** Assignment **
Output each record exactly. Leave none out.

** Data for review **
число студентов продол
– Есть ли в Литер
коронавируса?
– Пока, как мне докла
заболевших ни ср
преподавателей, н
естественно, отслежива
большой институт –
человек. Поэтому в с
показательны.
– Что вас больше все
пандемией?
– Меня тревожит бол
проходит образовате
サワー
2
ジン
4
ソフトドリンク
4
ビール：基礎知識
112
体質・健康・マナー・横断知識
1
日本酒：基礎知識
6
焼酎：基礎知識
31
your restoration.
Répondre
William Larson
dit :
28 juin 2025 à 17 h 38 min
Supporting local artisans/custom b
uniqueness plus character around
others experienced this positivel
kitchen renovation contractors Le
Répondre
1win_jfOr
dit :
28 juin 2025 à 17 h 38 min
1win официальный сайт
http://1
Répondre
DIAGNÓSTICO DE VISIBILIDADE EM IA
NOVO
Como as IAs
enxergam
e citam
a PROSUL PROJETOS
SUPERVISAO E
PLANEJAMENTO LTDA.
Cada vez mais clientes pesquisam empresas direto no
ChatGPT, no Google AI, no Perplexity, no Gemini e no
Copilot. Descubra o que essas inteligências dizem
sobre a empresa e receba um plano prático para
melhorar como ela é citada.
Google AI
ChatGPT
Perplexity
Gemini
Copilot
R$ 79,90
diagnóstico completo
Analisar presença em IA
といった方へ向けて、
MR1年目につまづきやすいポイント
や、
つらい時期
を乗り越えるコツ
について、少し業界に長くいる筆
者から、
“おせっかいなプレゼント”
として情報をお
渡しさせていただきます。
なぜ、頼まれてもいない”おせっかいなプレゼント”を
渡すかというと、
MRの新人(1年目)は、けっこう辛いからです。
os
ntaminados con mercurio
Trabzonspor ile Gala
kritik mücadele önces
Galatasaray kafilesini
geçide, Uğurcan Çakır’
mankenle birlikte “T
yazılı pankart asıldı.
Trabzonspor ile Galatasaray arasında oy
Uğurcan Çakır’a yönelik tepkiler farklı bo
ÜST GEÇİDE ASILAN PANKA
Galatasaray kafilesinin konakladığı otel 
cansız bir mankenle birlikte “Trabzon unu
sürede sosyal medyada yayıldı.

** Answer below **
число студентов продол
– Есть ли в Литер
коронавируса?
– Пока, как мне докла
заболевших ни ср
преподавателей, н
естественно, отслежива
большой институт –
человек. Поэтому в с
показательны.
– Что вас больше все
пандемией?
– Меня тревожит бол
проходит образовате
サワー
2
ジン
4
ソフトドリンク
4
ビール：基礎知識
112
体質・健康・マナー・横断知識
1
日本酒：基礎知識
6
焼酎：基礎知識
31
your restoration.
Répondre
William Larson
dit :
28 juin 2025 à 17 h 38 min
Supporting local artisans/custom b
uniqueness plus character around
others experienced this positivel
kitchen renovation contractors Le
Répondre
1win_jfOr
dit :
28 juin 2025 à 17 h 38 min
1win официальный сайт
http://1
Répondre
DIAGNÓSTICO DE VISIBILIDADE EM IA
NOVO
Como as IAs
enxergam
e citam
a PROSUL PROJETOS
SUPERVISAO E
PLANEJAMENTO LTDA.
Cada vez mais clientes pesquisam empresas direto no
ChatGPT, no Google AI, no Perplexity, no Gemini e no
Copilot. Descubra o que essas inteligências dizem
sobre a empresa e receba um plano prático para
melhorar como ela é citada.
Google AI
ChatGPT
Perplexity
Gemini
Copilot
R$ 79,90
diagnóstico completo
Analisar presença em IA
といった方へ向けて、
MR1年目につまづきやすいポイント
や、
つらい時期
を乗り越えるコツ
について、少し業界に長くいる筆
者から、
“おせっかいなプレゼント”
として情報をお
渡しさせていただきます。
なぜ、頼まれてもいない”おせっかいなプレゼント”を
渡すかというと、
MRの新人(1年目)は、けっこう辛いからです。
os
ntaminados con mercurio
Trabzonspor ile Gala
kritik mücadele önces
Galatasaray kafilesini
geçide, Uğurcan Çakır’
mankenle birlikte “T
yazılı pankart asıldı.
Trabzonspor ile Galatasaray arasında oy
Uğurcan Çakır’a yönelik tepkiler farklı bo
ÜST GEÇİDE ASILAN PANKA
Galatasaray kafilesinin konakladığı otel 
cansız bir mankenle birlikte “Trabzon unu
sürede sosyal medyada yayıldı.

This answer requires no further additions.